One of the most frequently heard complaints from AIM companies is that there simply isn’t enough liquidity in their shares. Accordingly, any increase in trading, whether on PLUS or another exchange, is welcome. Apart from generating investor interest in AIM companies, liquidity provides a more consistent system of two-way trading, fairly reflecting supply and demand as opposed to the jerky and disproportionate share price moves resulting from illiquidity. It also means a company is more likely to be able to use its stock as a currency in acquisitions, thereby assisting its growth whilst preserving its capital.
This is not to say AIM is without its problems. It is still synonymous with smaller and riskier companies than those found on the Main Market, whose shares may be held too tightly to attract significant levels of interest from investors. That reluctance to invest may have been exacerbated by negative news flow regarding certain companies being fined or even suspended for non-compliance with the AIM rules, coupled with a number of nomads being publicly censured and fined for their failure to monitor properly companies under their stewardship. Similarly, the vast swathes of voluntary delistings that have occurred in the last 12 to 18 months hardly bode well for the wary investor, albeit that the number of companies leaving the market is subsiding (September saw 15, compared to 37 in March).
But all is not lost.
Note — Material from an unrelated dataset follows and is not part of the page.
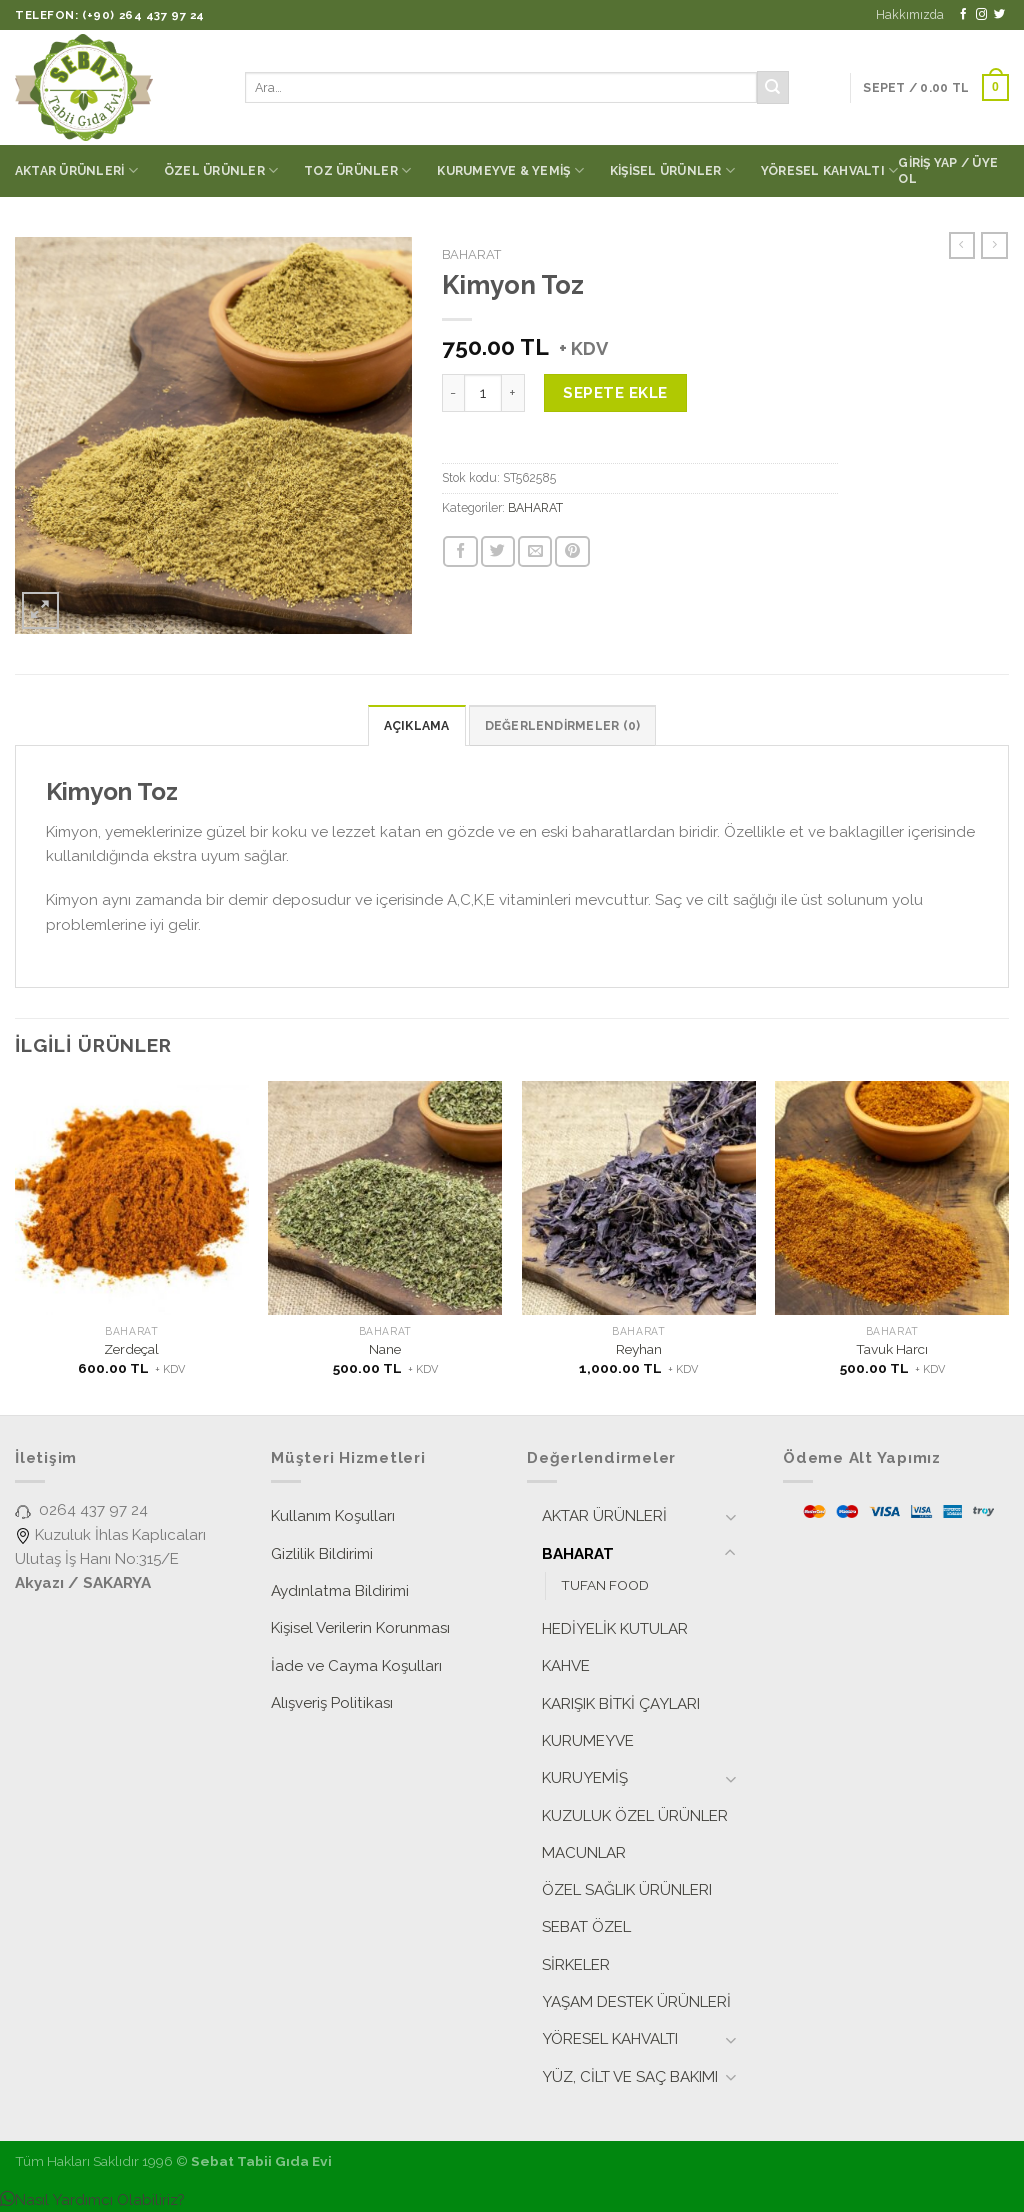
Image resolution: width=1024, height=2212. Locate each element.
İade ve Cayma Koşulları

The reduction in numbers of AIM companies this year (down to approximately 1,350 from a high of almost 1,700 at the end of 2007) is a good sign, to the extent that those remaining are of a higher calibre than those that fell by the wayside. A move away from the minnows in the long tail of AIM can only be good news for the reputation of the market and its longer-term prospects. For AIM companies, it is more important than ever that their financials are sound, their management teams experienced and their investor relations effective. Those who will benefit most from any general increase in liquidity will be the companies who have the best tale to tell and who make sure it is heard.